Interview with Prof. François Degeorge

Francois Profile Picture 2024

Prof. François Degeorge is Managing Director and Senior Chair of the Swiss Finance Institute (SFI), which aims to build academic excellence in banking and finance in Switzerland, thereby generating knowledge capital for the financial centre. The SFI pursues this objective by supporting academic research, PhD education, and industry-oriented activities (Master Classes, roundtables, and conferences) that foster an active exchange between academia and industry. SFI professors teach in Bachelors and Masters programs in their partner universities. The SFI’s founders are the Swiss banks, the Swiss Stock Exchange (SIX) and its partner universities.

François, What role does sustainable finance play in the research and education activities of the SFI?

Sustainable finance is one of the most active areas of research of SFI professors and PhD students. SFI is internationally recognized as one of the most influential centres in the world for sustainable finance research. One of our recent SFI PhD graduates was hired by Harvard Business School on the strength of his PhD thesis on sustainable finance. On the education side, several SFI Master Classes discuss climate and biodiversity risks in depth, as well as their implications for sustainable investment and lending.

Can you name some of the most critical unsolved research questions in the field of sustainable finance?

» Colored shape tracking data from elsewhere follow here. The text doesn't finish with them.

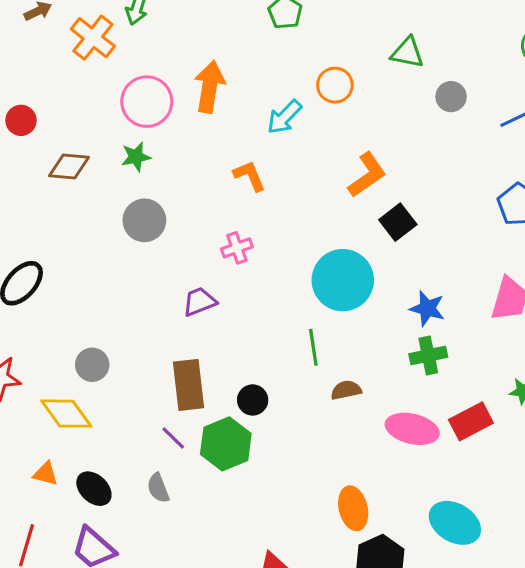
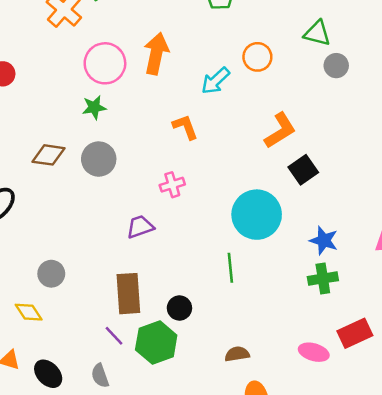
gray circle: (451, 97) -> (336, 66), moved
brown diamond: (69, 166) -> (48, 155), moved
brown semicircle: (346, 390) -> (237, 354), moved
yellow diamond: (66, 414) -> (29, 312), size x0.7
pink ellipse: (412, 429) -> (314, 352), moved, size x0.7

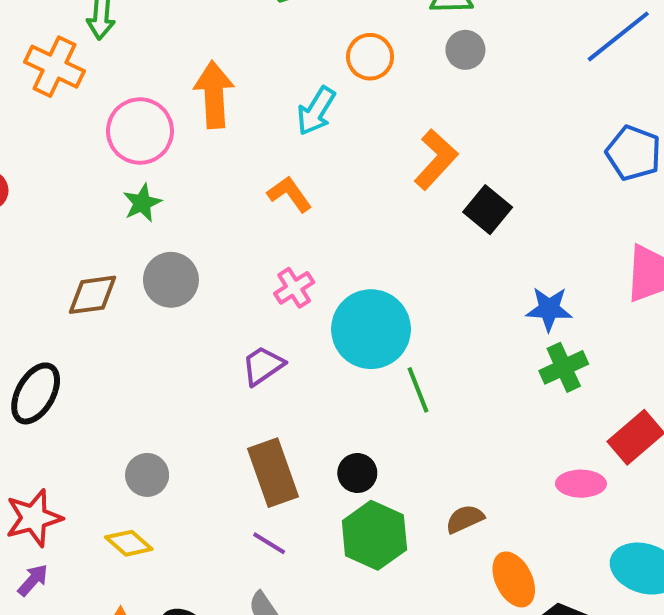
gray circle: (336, 66) -> (465, 50), moved
cyan circle: (257, 215) -> (371, 329), moved
green hexagon: (156, 342) -> (374, 535), moved

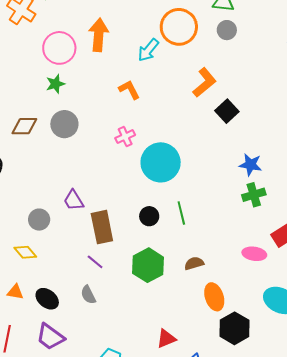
orange circle: (370, 57) -> (179, 27), size x1.6
purple trapezoid: (263, 366) -> (74, 200), moved, turned -95
green line: (418, 390) -> (181, 213), moved
black circle: (357, 473) -> (149, 216), moved

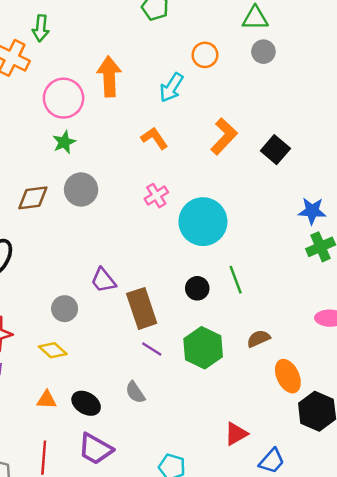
orange circle: (179, 27) -> (205, 55), size x0.6
orange L-shape: (204, 83) -> (224, 136), moved
purple line: (95, 262) -> (152, 349), moved

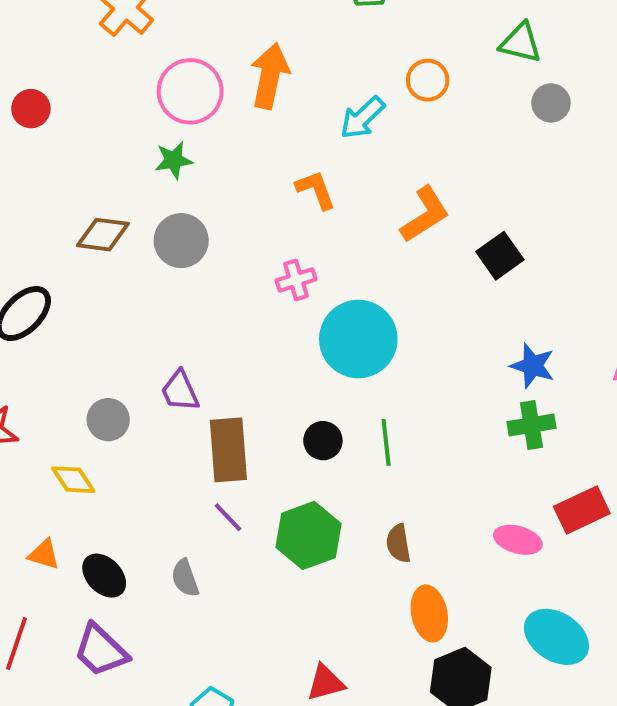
gray circle: (263, 52) -> (551, 103), moved
brown semicircle: (258, 339) -> (398, 543), turned -90

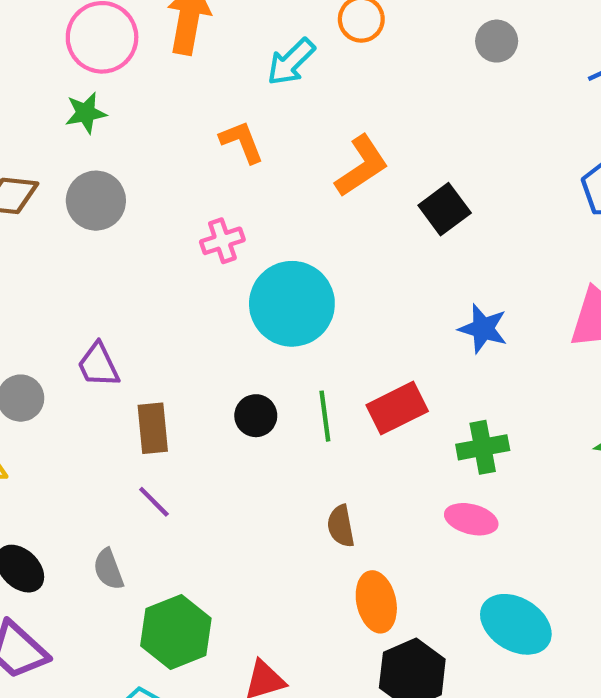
green cross: (531, 425) -> (483, 447), moved
brown rectangle: (228, 450) -> (153, 428), size x0.7
red rectangle: (582, 510) -> (397, 408), moved
green hexagon: (308, 535) -> (176, 632), moved

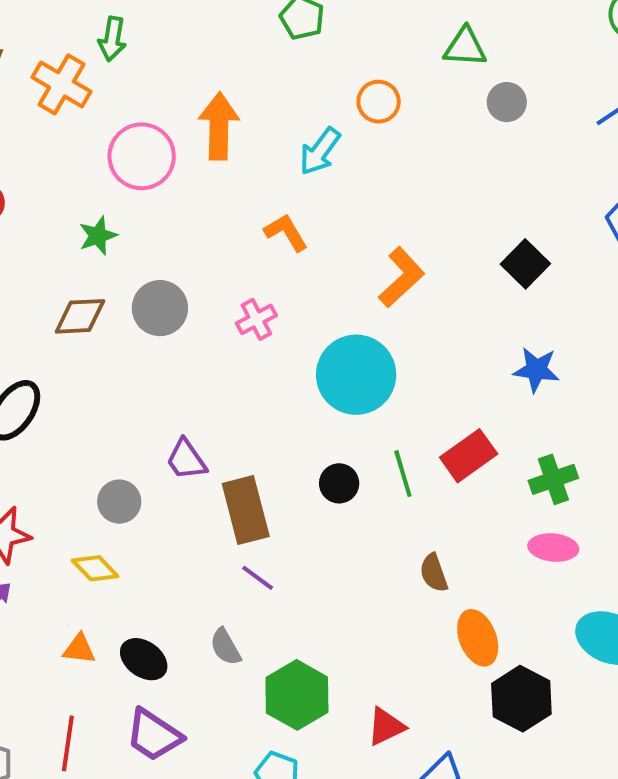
green star: (86, 113) -> (98, 236), moved
orange L-shape: (362, 166) -> (401, 277), moved
black square: (445, 209) -> (525, 264), moved
pink cross: (222, 241) -> (256, 319), moved
brown rectangle: (153, 428) -> (246, 510), size x1.4

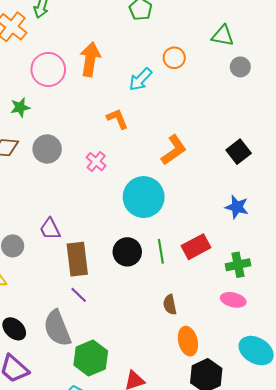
pink cross: (256, 319) -> (96, 162), turned -30
black circle: (339, 483) -> (127, 252), size x1.4
gray semicircle: (225, 647) -> (57, 328), size x1.8

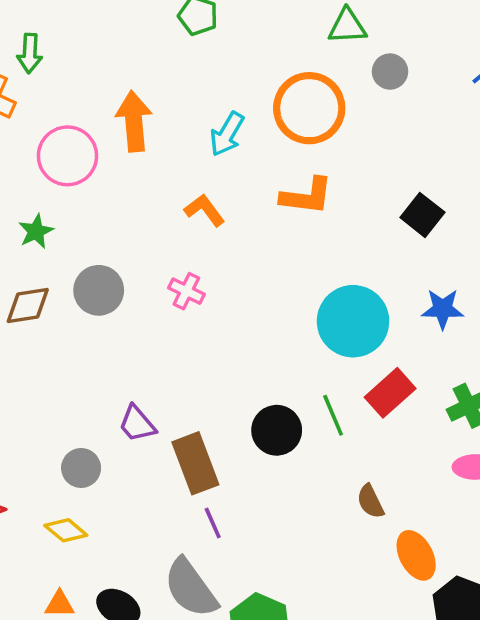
orange circle: (174, 58) -> (309, 108), moved, size x1.8
orange L-shape: (174, 150) -> (307, 196), moved, turned 56
cyan circle: (144, 197) -> (353, 321), moved
purple line: (79, 295) -> (213, 523), turned 36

Biodiversity is emerging as a key topic. SFI researchers have just published a pioneering study showing that investors have begun to price biodiversity risk. These results raise fascinating questions: how will companies transform their business models to mitigate biodiversity risk? Should climate strategies be revised to factor in biodiversity? For example, wind and solar facilities have been accused of disrupting ecosystems. There is still much that we need to learn.

In a recent NZZ article you stressed the importance for corporate leaders to base their sustainability and climate strategies on facts not values. Do you think current activities in Switzerland are not facts-based enough?

During the 2010s, corporate leaders around the world have become increasingly aware of climate risks. At the same time, policymakers have been slow to rise to the challenge, especially in the United States. In frustration, in 2019 the U.S. Business Roundtable issued a landmark statement proclaiming a move away from an exclusive focus on shareholder value toward broader societal objectives, including the environment. This was such a monumental shift that corporate leaders felt the need to justify it on moral grounds. Many companies started to frame the fight against climate change as a moral obligation. Even the Financial Times has stuck a “Moral Money” label on its content related to sustainability.

This well-intentioned shift has led to a growing backlash against ESG and accusations of “corporate wokism.” In my view the backlash was predictable. The transition to a sustainable economy will hit some sectors hard. For the losers of the energy transition, a moralizing discourse adds insult to injury. Moreover, framing climate change from a moral standpoint shifts the discussion from objective facts to the subjective terrain of personal values and opinions, and thereby legitimizes climate change sceptics and deniers.

There are many good, pragmatic reasons for companies to address the climate change challenge. Fortunately, in Switzerland pragmatism has largely prevailed. We see a flourishing of entrepreneurial and policy activity related to sustainability. Occasionally, I notice some moralizing tones in company discourse on sustainability. I hope that corporate leaders eventually realize that moral lectures on sustainability are ineffective, and possibly counterproductive.

How can academic research support both companies and financial intermediaries in developing credible and viable strategies in line with national climate goals?

The success of climate strategies depends on a deep understanding of the economics of the climate transition. The research of SFI professors and PhD students has shed light on key topics. Among others: the strengths and weaknesses of sustainability metrics; the effect of fund flows on the performance of sustainable assets; the impact of mandatory carbon emissions reporting; the shift from brown assets in regulated sectors to shadow banks and less regulated countries; and the use of artificial intelligence in climate risk assessment. By drawing on this academic expertise, decision-makers can form well-founded, fact-based climate strategies.

What is your relationship with Swiss Sustainable Finance (SSF) and where do you see the biggest synergies going forward?

First and foremost, we maintain a friendly relationship with SFF, which is strengthened by our common core objectives, namely the strengthening of the Swiss financial center. We see considerable synergies in our joint efforts, such as our joint Sustainable Finance Conference, which will be held in Zurich for the fourth time on September 5, 2024. This collaboration is a prime example of how the academic expertise of the SFI faculty can be brought together with the practical needs of the Swiss financial landscape.

What are the most important advances that the Swiss financial centre has made in the area of sustainability over the last 10 years and to what extent do you think SSF has contributed to this?

The topic of sustainable finance is now well established in the financial sector, and the Swiss financial industry is making an important contribution to the transition of the real economy towards a sustainable future. The increased awareness of this issue among all stakeholders in the Swiss financial industry has in particular been promoted by the various SSF initiatives and SSF has thereby made an important contribution to changing perceptions over the last ten years.